Josh Davis, aka DJ Shadow, knows what it takes to make a classic album. In fact he did so six years ago with his stunning debut ”Entroducing.’ It something the likes of people have never seen or heard. Constructed entirely around samples, yet thrillingly original, it took DJ music to a whole new level.
Now DJ Shadow** returns with his second solo album ”The Private Press.” which still leaves you impressed but it takes a while to get you there. It’s an album that people seem to either love or hate. The problem may be that unlike ”Entroducing” the tracks on this album lack a soul and listener never really gets a chance to connect with them. It seems to be more of a collection of songs recorded over different time period and with no real connection between them. This makes the album a better listen as one track at a time rather then from start to finish.
”The Private Press” does contain some really good music. ’Blood On The Motorway’ is a chaotic masterpiece of strings, drums, pianos and various sounds that would have been perfect if the vocals were knocked down to just one or two lines. That seems to a common problem with ”The Private Press”, he lets the vocal samples run before the beats and sample have a chance to catch up.

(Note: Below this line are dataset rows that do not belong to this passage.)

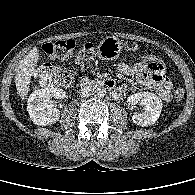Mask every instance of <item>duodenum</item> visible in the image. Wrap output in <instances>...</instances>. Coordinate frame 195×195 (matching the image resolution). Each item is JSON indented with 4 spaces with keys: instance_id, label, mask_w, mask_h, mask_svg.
Listing matches in <instances>:
<instances>
[{
    "instance_id": "obj_1",
    "label": "duodenum",
    "mask_w": 195,
    "mask_h": 195,
    "mask_svg": "<svg viewBox=\"0 0 195 195\" xmlns=\"http://www.w3.org/2000/svg\"><path fill=\"white\" fill-rule=\"evenodd\" d=\"M80 85L82 88H85L88 86L102 87V88L108 89L110 92H112V94L117 91V86L111 80H100L95 83L90 82L88 80H83Z\"/></svg>"
}]
</instances>
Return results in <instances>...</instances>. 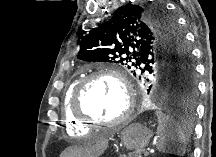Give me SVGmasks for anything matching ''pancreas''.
<instances>
[{"label":"pancreas","mask_w":216,"mask_h":157,"mask_svg":"<svg viewBox=\"0 0 216 157\" xmlns=\"http://www.w3.org/2000/svg\"><path fill=\"white\" fill-rule=\"evenodd\" d=\"M142 153H144V157H147L149 153L143 151V150H137L135 152H132L128 155V157H142Z\"/></svg>","instance_id":"1"}]
</instances>
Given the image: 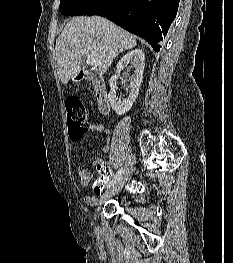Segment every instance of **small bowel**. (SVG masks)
I'll return each mask as SVG.
<instances>
[{
    "instance_id": "obj_1",
    "label": "small bowel",
    "mask_w": 233,
    "mask_h": 263,
    "mask_svg": "<svg viewBox=\"0 0 233 263\" xmlns=\"http://www.w3.org/2000/svg\"><path fill=\"white\" fill-rule=\"evenodd\" d=\"M90 131L103 134L104 136L103 151L107 152L110 146V138H111L109 128L101 123H93L90 126ZM93 165L97 168L98 171H110V167L107 166L106 163L100 158L95 159L93 161ZM78 174L80 177L81 186L87 187L93 179L92 172L86 168H80L78 170ZM101 184H105V183H101ZM83 200L86 205L91 207L97 205L98 203V199L94 195H84Z\"/></svg>"
}]
</instances>
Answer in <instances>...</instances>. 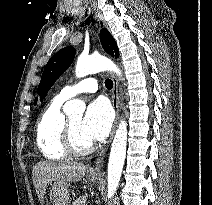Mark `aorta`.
<instances>
[{"instance_id": "1", "label": "aorta", "mask_w": 212, "mask_h": 205, "mask_svg": "<svg viewBox=\"0 0 212 205\" xmlns=\"http://www.w3.org/2000/svg\"><path fill=\"white\" fill-rule=\"evenodd\" d=\"M113 71L118 76L121 75L120 69L108 58L101 55L79 56L75 68L77 78L85 77L89 74L102 71ZM82 110L79 101H70L65 105V111L71 113ZM127 148V123L121 120L116 130L111 146L108 170H107V189L108 198H111L117 190L121 178Z\"/></svg>"}]
</instances>
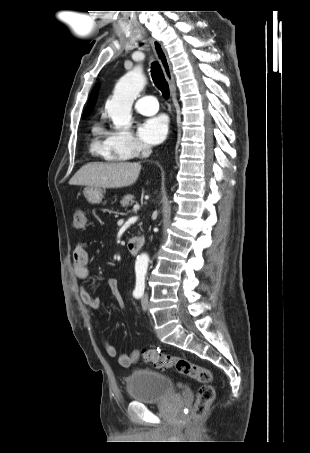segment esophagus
<instances>
[{
	"instance_id": "34e87169",
	"label": "esophagus",
	"mask_w": 310,
	"mask_h": 453,
	"mask_svg": "<svg viewBox=\"0 0 310 453\" xmlns=\"http://www.w3.org/2000/svg\"><path fill=\"white\" fill-rule=\"evenodd\" d=\"M149 42L152 45L153 50L160 62V65L163 69L165 78L170 87L171 96L173 97L176 92V86H175L174 75L172 72V67H171L169 58L167 56V53H166L165 49L163 48L162 44L158 40L150 38Z\"/></svg>"
}]
</instances>
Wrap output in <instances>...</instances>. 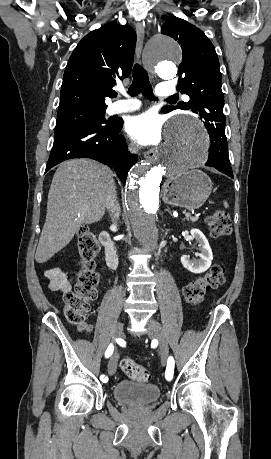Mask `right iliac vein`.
Returning a JSON list of instances; mask_svg holds the SVG:
<instances>
[{
	"instance_id": "obj_1",
	"label": "right iliac vein",
	"mask_w": 271,
	"mask_h": 459,
	"mask_svg": "<svg viewBox=\"0 0 271 459\" xmlns=\"http://www.w3.org/2000/svg\"><path fill=\"white\" fill-rule=\"evenodd\" d=\"M123 331V324L121 322H117L114 326V337H121ZM118 364V359L116 355H113L108 363V374L110 376L116 373V368Z\"/></svg>"
}]
</instances>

’Fixed Income’ with its soft guitars comes across like a lost Massive Attack song and ’Giving Up The Ghost’ is pretty close to Shadow copying his previous works with good but not great results.
There is one wild experiment, ’Monosylabik’, which Shadow challenged himself by building a song around a simple two-bar break. Everything was chopped and mixed, a process that took two months to complete. The song seems to be out of place creating a mix of odd DJ breaks and minimalist electronia but somehow succeeds.
”The Private Press” has moments that make you think of what might have been if Shadow did things a little different. He didn’t learn his lesson from the UNKLE album when he mixed vocals and beats. There are signs of his trademark sound, the looming psychedelic samples of records you’ve never even heard of. That is the joy of DJ Shadow, he’s an artist who raised the bar of DJ music to new height but ”The Private Press” finds him failing to advance enough to reach the mark he created.